For informational purposes only. Not financial advice. Analysis by Sedat Aydin, Founder & Editor-in-Chief | AI-powered analysis. Data sourced from SEC filings and institutional-grade financial providers. Editorially reviewed. Not financial advice.

EZGO Technologies Ltd. (EZGO) with AI Score 42/100 (Weak). EZGO Technologies Ltd. designs, manufactures, rents, and sells e-bicycles and e-tricycles in China. Market cap: 0, Sector: Consumer cyclical.
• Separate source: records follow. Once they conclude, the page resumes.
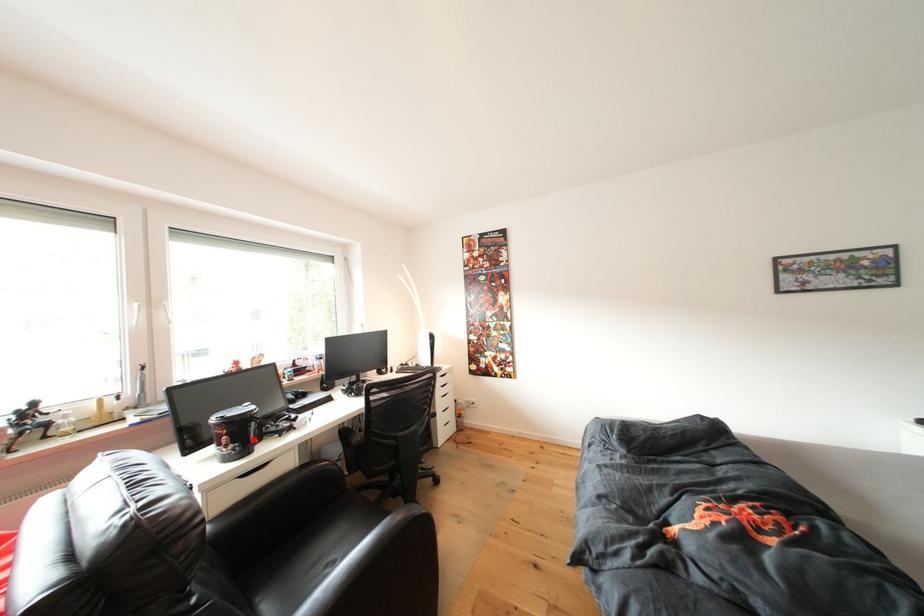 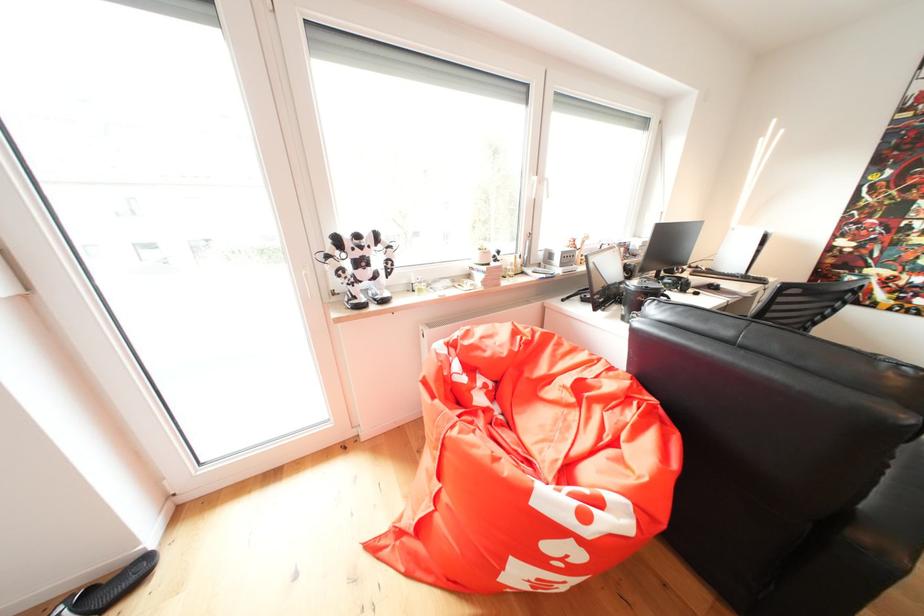 Question: I am providing you with two images of the same scene from different viewpoints. A red point is marked on the first image. Is the red point's position out of view in image 2?

Choices:
 (A) Yes
 (B) No

Answer: (A) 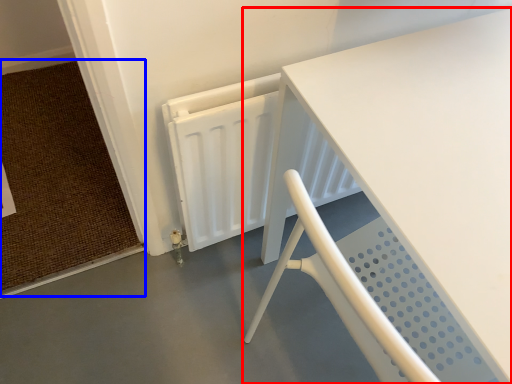 Question: Which object appears closest to the camera in this image, table (highlighted by a red box) or doormat (highlighted by a blue box)?

Choices:
 (A) table
 (B) doormat

Answer: (A)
Last analyzed: Mar 15, 2026
EZGO Technologies Ltd. designs, manufactures, rents, and sells e-bicycles and e-tricycles in China. The company also focuses on lithium battery rentals and sales, as well as smart charging pile operations.
42/100 AI Score

EZGO Technologies Ltd. (EZGO) Consumer Business Overview

CEOJianhui Ye
Employees70
HeadquartersChangzhou, CN
IPO Year2021

EZGO Technologies Ltd. operates within China's e-bicycle and e-tricycle market, offering design, manufacturing, rental, and sales services. The company distinguishes itself through its branded products (Dilang, Cenbird, EZGO) and smart charging pile solutions, targeting the evolving needs of urban transportation and battery technology.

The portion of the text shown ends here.